About this task: Reproduce verbatim the line containing "members. We are" and every line that follows it through the end of the entries below, omitting all pictures.

Dataset:
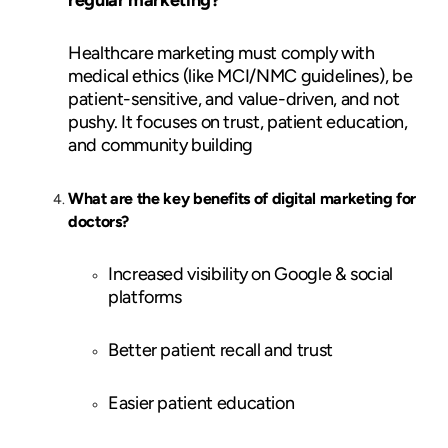
Healthcare marketing must comply with
medical ethics (like MCI/NMC guidelines), be
patient-sensitive, and value-driven, and not
pushy. It focuses on trust, patient education,
and community building
What are the key benefits of digital marketing for
doctors?
Increased visibility on Google & social
platforms
Better patient recall and trust
Easier patient education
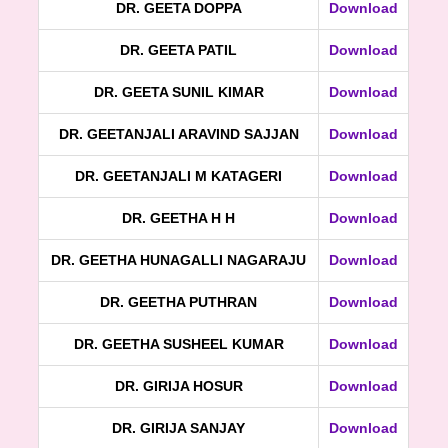
DR. GEETA DOPPA
Download
DR. GEETA PATIL
Download
DR. GEETA SUNIL KIMAR
Download
DR. GEETANJALI ARAVIND SAJJAN
Download
DR. GEETANJALI M KATAGERI
Download
DR. GEETHA H H
Download
DR. GEETHA HUNAGALLI NAGARAJU
Download
DR. GEETHA PUTHRAN
Download
DR. GEETHA SUSHEEL KUMAR
Download
DR. GIRIJA HOSUR
Download
DR. GIRIJA SANJAY
Download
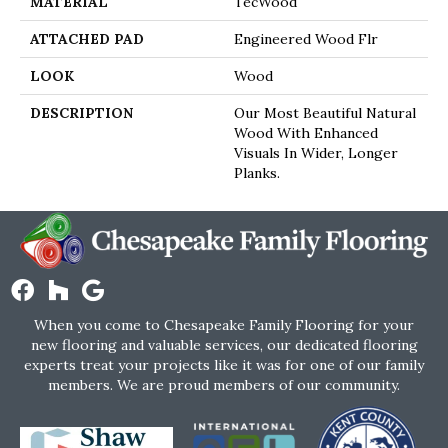
MATERIAL
TecWood
ATTACHED PAD
Engineered Wood Flr
LOOK
Wood
DESCRIPTION
Our Most Beautiful Natural
Wood With Enhanced
Visuals In Wider, Longer
Planks.
When you come to Chesapeake Family Flooring for your
new flooring and valuable services, our dedicated flooring
experts treat your projects like it was for one of our family
members. We are proud members of our community.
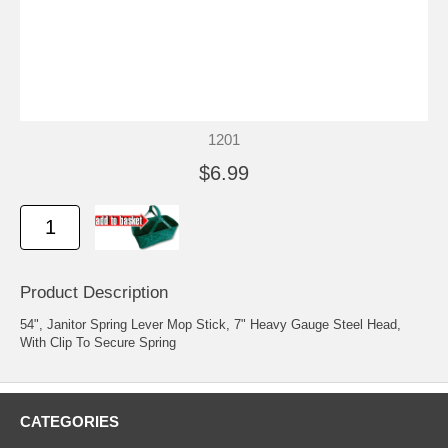
1201
$6.99
Product Description
54", Janitor Spring Lever Mop Stick, 7" Heavy Gauge Steel Head,
With Clip To Secure Spring
CATEGORIES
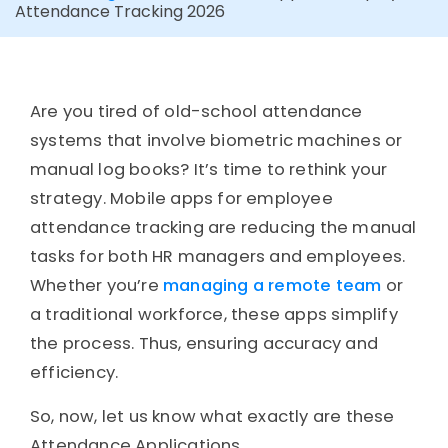
Attendance Tracking 2026
Are you tired of old-school attendance
systems that involve biometric machines or
manual log books? It’s time to rethink your
strategy. Mobile apps for employee
attendance tracking are reducing the manual
tasks for both HR managers and employees.
Whether you’re
managing a remote team
or
a traditional workforce, these apps simplify
the process. Thus, ensuring accuracy and
efficiency.
So, now, let us know what exactly are these
Attendance Applications.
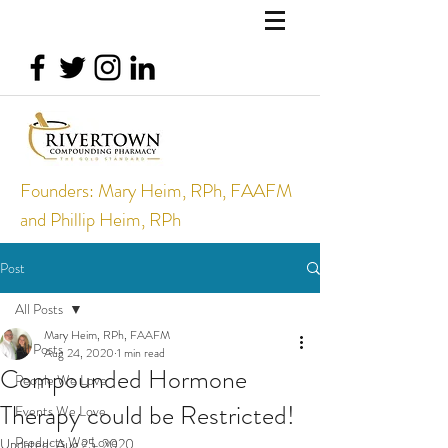
Founders: Mary Heim, RPh, FAAFM
and Phillip Heim, RPh
Post
All Posts
Mary Heim, RPh, FAAFM
All Posts
Aug 24, 2020
1 min read
Compounded Hormone
People We Love
Therapy could be Restricted!
Events We Love
Products We Love
Updated:
Aug 25, 2020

Task answer:
members. We are proud members of our community.
1201
$6.99
Product Description
54", Janitor Spring Lever Mop Stick, 7" Heavy Gauge Steel Head,
With Clip To Secure Spring
CATEGORIES
Attendance Tracking 2026
Are you tired of old-school attendance
systems that involve biometric machines or
manual log books? It’s time to rethink your
strategy. Mobile apps for employee
attendance tracking are reducing the manual
tasks for both HR managers and employees.
Whether you’re
managing a remote team
or
a traditional workforce, these apps simplify
the process. Thus, ensuring accuracy and
efficiency.
So, now, let us know what exactly are these
Attendance Applications.
Founders: Mary Heim, RPh, FAAFM
and Phillip Heim, RPh
Post
All Posts
Mary Heim, RPh, FAAFM
All Posts
Aug 24, 2020
1 min read
Compounded Hormone
People We Love
Therapy could be Restricted!
Events We Love
Products We Love
Updated:
Aug 25, 2020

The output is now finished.